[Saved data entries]
==================================================

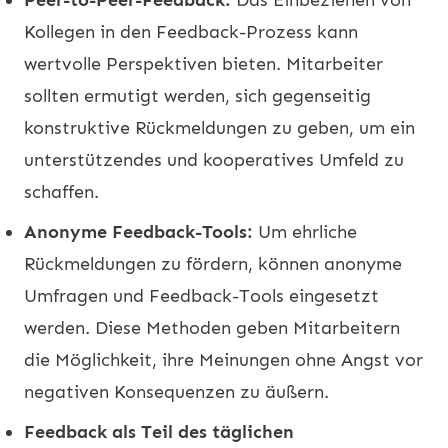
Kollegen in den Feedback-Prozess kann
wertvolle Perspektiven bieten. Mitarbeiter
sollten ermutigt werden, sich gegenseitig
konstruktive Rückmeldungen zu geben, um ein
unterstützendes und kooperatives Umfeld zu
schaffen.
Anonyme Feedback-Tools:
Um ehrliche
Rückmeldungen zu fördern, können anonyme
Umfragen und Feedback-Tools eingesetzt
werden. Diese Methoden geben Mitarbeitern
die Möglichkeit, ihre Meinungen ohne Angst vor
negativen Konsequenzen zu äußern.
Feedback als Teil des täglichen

==================================================

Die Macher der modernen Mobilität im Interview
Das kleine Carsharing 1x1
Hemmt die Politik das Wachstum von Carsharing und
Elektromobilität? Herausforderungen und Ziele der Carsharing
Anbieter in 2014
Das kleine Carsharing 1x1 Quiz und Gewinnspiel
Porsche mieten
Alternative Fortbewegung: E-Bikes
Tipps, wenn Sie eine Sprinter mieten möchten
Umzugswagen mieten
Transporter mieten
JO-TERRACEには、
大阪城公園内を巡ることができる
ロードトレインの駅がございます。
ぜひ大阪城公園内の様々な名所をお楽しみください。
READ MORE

==================================================

▶ PROBLEM DESCRIPTION: Would you please copy exactly the part of the entries above that begins at the line containing "Kollegen in den Feedback-Prozess kann" and ends at the line containing "Feedback als Teil des täglichen", both lines included?

▶ ANSWER:
Kollegen in den Feedback-Prozess kann
wertvolle Perspektiven bieten. Mitarbeiter
sollten ermutigt werden, sich gegenseitig
konstruktive Rückmeldungen zu geben, um ein
unterstützendes und kooperatives Umfeld zu
schaffen.
Anonyme Feedback-Tools:
Um ehrliche
Rückmeldungen zu fördern, können anonyme
Umfragen und Feedback-Tools eingesetzt
werden. Diese Methoden geben Mitarbeitern
die Möglichkeit, ihre Meinungen ohne Angst vor
negativen Konsequenzen zu äußern.
Feedback als Teil des täglichen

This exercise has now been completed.